WORK REQUEST
Go to the line in the entries below that holds "The width and height of the screenshot is (293, 2576)." and repeat exactly from there through the line that holds "What do you see at coordinates (652, 1877)", inclusive.

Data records
>>>

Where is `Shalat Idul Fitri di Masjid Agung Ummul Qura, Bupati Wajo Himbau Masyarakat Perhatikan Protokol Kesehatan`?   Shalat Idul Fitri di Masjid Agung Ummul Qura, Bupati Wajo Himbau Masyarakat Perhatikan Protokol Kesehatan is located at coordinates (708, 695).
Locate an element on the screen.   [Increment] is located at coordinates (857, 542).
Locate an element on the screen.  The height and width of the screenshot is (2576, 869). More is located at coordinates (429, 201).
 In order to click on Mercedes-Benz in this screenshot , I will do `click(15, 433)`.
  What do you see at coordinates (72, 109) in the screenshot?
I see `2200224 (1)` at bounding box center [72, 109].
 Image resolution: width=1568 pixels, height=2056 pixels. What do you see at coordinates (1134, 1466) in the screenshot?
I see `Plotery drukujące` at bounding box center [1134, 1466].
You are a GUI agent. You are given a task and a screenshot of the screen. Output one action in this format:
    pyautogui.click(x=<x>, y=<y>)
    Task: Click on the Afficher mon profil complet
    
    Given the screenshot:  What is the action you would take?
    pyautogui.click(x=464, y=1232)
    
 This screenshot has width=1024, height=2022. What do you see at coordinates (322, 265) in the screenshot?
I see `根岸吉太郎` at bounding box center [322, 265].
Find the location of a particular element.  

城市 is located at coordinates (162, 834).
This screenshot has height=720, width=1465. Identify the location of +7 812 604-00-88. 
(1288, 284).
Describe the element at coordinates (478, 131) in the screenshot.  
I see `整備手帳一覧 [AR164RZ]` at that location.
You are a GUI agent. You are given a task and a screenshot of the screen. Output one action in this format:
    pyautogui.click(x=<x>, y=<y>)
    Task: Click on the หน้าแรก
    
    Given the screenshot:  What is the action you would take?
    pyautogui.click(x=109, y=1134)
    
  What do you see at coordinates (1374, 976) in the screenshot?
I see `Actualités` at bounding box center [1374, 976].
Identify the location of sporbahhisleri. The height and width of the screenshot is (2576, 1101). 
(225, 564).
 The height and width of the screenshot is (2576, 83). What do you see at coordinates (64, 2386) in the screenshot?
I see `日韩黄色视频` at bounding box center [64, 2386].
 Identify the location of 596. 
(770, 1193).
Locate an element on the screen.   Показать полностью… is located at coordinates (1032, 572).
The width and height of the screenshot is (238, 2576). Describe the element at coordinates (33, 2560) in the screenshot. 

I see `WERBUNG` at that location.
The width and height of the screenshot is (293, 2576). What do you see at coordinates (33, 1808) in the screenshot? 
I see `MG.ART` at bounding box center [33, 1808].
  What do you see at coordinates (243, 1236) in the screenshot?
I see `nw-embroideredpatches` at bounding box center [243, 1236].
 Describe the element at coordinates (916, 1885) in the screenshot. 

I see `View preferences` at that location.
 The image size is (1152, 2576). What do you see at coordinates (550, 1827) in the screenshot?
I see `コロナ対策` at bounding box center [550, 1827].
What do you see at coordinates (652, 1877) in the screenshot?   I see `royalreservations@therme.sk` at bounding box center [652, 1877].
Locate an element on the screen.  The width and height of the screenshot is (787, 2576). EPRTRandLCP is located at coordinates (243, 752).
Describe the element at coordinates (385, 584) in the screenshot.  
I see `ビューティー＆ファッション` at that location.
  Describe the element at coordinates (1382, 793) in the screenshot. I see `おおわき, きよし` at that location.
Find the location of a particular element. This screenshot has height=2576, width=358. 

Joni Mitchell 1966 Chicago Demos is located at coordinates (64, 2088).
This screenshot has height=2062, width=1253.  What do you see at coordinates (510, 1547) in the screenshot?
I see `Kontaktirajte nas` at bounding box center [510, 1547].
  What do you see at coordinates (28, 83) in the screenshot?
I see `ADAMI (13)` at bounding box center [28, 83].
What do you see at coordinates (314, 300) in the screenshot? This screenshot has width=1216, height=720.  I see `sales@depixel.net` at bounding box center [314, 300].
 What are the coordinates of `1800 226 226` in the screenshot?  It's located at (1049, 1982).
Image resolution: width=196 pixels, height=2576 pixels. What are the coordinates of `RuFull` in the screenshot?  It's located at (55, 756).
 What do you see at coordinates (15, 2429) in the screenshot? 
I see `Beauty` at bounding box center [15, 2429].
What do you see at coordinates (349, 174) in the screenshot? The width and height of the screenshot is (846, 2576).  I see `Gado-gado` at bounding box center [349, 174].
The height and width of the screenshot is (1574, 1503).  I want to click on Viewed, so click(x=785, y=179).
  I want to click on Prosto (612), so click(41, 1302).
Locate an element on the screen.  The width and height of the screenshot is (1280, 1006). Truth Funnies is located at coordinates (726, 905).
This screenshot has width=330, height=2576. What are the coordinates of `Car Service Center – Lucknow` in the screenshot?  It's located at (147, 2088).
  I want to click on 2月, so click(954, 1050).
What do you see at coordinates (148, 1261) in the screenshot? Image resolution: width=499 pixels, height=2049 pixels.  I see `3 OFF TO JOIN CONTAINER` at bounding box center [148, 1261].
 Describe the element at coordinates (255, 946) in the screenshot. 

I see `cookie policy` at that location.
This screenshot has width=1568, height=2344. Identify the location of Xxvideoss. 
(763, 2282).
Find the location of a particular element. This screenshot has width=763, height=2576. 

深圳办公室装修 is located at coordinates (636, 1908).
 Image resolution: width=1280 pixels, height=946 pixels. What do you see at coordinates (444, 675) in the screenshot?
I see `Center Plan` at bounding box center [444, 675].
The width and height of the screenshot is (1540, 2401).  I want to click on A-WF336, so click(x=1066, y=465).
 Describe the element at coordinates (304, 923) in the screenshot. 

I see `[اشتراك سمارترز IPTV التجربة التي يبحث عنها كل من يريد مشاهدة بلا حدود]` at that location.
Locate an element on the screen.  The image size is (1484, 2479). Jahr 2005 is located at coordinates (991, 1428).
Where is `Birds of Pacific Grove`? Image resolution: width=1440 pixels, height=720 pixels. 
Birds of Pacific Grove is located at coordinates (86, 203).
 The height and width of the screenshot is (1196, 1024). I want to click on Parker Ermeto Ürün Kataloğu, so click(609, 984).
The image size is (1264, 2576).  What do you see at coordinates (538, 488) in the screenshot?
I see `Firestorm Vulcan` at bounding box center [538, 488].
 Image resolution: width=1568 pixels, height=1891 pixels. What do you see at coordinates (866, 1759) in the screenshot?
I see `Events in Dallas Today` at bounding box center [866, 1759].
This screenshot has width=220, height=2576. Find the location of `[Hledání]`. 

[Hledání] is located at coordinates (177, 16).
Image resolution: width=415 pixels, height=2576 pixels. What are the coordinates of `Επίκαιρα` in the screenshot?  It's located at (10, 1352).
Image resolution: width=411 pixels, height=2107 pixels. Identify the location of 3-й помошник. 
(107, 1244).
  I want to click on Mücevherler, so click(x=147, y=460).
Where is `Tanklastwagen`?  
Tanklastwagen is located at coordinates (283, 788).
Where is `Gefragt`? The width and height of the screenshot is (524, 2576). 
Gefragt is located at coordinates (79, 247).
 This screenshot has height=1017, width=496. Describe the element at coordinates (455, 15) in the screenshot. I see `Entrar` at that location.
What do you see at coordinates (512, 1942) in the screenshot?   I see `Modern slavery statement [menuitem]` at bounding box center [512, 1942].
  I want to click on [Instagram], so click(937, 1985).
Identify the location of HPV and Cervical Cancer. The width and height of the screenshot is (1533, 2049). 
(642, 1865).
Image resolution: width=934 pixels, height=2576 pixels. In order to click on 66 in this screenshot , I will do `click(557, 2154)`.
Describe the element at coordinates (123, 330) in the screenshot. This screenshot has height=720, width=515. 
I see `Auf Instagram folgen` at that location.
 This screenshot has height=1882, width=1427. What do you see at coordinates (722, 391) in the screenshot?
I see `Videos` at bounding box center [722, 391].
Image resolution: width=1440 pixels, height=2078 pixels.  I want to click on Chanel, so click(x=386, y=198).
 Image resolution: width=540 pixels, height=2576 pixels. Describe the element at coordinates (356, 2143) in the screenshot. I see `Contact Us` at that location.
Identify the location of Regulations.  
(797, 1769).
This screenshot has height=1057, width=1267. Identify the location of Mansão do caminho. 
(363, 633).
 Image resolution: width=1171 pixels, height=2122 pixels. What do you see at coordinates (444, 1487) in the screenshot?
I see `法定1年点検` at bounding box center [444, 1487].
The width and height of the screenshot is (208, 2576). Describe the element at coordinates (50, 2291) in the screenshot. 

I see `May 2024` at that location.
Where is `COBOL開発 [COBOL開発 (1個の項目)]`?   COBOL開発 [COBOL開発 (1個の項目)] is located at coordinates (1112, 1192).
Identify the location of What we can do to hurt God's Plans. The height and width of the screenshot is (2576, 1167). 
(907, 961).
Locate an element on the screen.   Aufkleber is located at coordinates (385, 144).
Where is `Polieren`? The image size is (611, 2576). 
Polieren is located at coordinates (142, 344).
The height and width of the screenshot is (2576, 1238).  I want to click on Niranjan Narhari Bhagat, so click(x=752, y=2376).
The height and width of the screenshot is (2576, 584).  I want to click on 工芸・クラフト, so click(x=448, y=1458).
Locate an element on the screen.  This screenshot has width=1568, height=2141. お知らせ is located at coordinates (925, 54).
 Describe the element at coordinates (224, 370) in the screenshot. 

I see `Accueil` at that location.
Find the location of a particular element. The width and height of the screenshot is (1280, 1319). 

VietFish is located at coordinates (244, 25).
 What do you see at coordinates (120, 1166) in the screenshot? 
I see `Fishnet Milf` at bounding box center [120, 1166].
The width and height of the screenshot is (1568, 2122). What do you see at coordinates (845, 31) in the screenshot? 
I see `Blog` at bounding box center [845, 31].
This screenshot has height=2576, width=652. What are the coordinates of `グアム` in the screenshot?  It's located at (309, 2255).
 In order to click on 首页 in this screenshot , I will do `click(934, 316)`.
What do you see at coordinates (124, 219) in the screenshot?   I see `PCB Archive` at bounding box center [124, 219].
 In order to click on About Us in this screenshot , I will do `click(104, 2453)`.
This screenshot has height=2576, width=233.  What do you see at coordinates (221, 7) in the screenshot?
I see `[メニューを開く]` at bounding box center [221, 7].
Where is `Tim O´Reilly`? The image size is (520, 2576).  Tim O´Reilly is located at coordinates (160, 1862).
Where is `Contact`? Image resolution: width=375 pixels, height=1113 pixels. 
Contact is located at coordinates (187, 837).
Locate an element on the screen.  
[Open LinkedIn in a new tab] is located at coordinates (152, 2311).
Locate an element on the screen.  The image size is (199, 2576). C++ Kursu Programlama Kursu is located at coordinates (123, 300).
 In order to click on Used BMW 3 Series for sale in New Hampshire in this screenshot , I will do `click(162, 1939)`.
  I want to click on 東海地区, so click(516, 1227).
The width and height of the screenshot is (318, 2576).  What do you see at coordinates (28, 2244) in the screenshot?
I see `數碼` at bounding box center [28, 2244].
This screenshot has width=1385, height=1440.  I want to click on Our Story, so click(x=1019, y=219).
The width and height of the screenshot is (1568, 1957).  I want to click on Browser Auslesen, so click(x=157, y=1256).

<<<

YOUR SOLUTION
The width and height of the screenshot is (293, 2576). What do you see at coordinates (33, 1808) in the screenshot? 
I see `MG.ART` at bounding box center [33, 1808].
  What do you see at coordinates (243, 1236) in the screenshot?
I see `nw-embroideredpatches` at bounding box center [243, 1236].
 Describe the element at coordinates (916, 1885) in the screenshot. 

I see `View preferences` at that location.
 The image size is (1152, 2576). What do you see at coordinates (550, 1827) in the screenshot?
I see `コロナ対策` at bounding box center [550, 1827].
What do you see at coordinates (652, 1877) in the screenshot?   I see `royalreservations@therme.sk` at bounding box center [652, 1877].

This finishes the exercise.